# Product Review – Nikon D810 vs Canon Mark III



## ULFULFSEN (Sep 9, 2014)

http://theslantedlens.com/2014/review-nikon-d810-canon-mark-iii/

the "test" kind of sucks.


----------



## AcutancePhotography (Sep 9, 2014)

If the test "sucks" in your words, why post a link to it? 

I wonder what a Canon Mark III is?


----------



## ULFULFSEN (Sep 9, 2014)

AcutancePhotography said:


> If the test "sucks" in your words, why post a link to it?



You are free to wonder why i do so.

Everyone can build his own opinion.


----------



## AmbientLight (Sep 9, 2014)

I wonder, if there is any particular reason why in this "test" the "daylight" background is itself a photo? 

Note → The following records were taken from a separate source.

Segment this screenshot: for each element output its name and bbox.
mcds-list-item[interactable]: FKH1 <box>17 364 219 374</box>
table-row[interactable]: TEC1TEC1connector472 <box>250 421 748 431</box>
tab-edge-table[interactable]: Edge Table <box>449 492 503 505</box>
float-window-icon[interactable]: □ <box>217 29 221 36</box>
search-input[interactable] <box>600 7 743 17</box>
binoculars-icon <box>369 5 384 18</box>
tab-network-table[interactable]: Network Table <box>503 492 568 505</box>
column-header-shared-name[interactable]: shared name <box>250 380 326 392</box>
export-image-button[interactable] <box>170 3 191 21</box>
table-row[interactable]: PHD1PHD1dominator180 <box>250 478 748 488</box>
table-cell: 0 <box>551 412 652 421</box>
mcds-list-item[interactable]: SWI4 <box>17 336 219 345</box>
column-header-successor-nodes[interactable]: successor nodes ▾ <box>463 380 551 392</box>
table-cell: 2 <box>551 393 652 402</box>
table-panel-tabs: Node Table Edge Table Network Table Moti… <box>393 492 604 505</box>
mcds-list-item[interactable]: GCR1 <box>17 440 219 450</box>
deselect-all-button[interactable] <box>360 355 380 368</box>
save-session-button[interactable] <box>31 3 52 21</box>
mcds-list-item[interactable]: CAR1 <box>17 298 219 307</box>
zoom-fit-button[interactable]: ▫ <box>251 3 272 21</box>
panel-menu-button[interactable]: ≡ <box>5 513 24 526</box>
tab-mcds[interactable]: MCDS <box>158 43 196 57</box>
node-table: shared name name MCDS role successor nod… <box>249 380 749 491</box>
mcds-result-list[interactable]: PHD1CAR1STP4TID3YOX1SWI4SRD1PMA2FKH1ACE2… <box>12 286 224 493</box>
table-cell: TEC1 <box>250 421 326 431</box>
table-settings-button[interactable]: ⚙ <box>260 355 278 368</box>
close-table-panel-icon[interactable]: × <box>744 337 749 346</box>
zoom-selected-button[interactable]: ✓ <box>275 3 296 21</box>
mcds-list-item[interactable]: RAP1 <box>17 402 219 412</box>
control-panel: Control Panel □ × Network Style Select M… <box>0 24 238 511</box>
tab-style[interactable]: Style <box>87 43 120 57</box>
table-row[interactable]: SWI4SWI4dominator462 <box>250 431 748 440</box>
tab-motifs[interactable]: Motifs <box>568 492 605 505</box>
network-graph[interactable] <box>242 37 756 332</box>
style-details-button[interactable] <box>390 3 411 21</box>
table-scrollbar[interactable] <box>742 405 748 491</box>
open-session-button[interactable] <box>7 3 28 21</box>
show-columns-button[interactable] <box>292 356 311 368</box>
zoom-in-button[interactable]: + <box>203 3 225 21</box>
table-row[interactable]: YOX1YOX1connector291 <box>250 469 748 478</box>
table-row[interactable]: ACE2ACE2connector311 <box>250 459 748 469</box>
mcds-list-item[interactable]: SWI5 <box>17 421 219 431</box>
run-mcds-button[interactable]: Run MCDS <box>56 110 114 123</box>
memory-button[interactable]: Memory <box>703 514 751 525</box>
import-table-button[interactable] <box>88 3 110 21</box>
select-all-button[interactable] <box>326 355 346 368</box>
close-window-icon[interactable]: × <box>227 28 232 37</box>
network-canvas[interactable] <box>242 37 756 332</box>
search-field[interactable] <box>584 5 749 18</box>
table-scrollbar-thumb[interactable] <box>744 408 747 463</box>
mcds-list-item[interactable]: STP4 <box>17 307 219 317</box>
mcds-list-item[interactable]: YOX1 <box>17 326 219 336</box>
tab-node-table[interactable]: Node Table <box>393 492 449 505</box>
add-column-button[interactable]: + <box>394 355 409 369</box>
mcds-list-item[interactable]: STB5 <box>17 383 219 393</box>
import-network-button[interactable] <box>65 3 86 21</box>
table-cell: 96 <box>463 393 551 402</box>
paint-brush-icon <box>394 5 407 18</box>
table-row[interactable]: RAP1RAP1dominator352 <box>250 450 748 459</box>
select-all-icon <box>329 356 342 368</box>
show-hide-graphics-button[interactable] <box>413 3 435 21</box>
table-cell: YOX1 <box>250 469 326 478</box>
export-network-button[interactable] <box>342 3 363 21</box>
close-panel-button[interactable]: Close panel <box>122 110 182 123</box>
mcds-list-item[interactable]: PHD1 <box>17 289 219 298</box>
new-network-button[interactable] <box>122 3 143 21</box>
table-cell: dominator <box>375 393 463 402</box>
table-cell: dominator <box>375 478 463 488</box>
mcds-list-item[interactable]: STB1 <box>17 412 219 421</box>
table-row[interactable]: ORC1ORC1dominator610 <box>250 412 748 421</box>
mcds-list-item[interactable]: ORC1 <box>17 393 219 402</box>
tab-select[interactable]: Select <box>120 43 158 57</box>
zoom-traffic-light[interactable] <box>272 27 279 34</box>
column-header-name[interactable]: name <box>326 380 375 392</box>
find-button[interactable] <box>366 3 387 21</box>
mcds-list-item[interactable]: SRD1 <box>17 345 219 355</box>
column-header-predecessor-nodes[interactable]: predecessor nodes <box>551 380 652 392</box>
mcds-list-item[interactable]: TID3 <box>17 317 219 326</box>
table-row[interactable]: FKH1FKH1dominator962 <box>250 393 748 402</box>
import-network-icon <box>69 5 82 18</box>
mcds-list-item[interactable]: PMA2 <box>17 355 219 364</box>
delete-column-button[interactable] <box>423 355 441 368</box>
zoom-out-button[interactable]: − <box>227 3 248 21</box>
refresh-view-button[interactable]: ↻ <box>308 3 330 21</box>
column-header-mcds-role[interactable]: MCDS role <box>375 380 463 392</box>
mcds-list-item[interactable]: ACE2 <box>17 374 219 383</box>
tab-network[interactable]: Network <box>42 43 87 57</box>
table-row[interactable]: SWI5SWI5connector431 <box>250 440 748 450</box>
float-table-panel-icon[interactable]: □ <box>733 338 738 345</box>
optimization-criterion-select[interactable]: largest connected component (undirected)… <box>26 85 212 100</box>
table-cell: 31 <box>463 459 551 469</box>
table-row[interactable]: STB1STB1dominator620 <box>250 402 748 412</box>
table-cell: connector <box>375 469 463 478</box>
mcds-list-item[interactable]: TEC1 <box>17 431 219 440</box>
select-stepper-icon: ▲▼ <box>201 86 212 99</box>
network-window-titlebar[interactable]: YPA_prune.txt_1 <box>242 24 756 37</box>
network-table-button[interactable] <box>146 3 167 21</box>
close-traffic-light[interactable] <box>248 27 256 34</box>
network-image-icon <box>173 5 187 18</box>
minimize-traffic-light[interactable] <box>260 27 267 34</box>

Just because of this we should have serious doubts regarding the lighting used here, but who would do such a thing during serious testing? This "test" is just a joke, isn't it?


----------



## chrysoberyl (Sep 9, 2014)

Yes, a joke, and funny! Note how the Nikon kit makes Spencer's head swell.


----------



## Keith_Reeder (Sep 9, 2014)

AcutancePhotography said:


> If the test "sucks" in your words, why post a link to it?



It's what trolls do...


----------



## BozillaNZ (Oct 15, 2014)

Meh, another DR war...


----------



## V8Beast (Oct 15, 2014)

Wow, if the dude in the video was a foot taller, he'd look like a clone of one of my photography instructors.


----------



## BozillaNZ (Oct 15, 2014)

V8Beast said:


> Wow, if the dude in the video was a foot taller, he'd look like a clone of one of my photography instructors.



If he was 10 times smarter he would be Einstein. ???


----------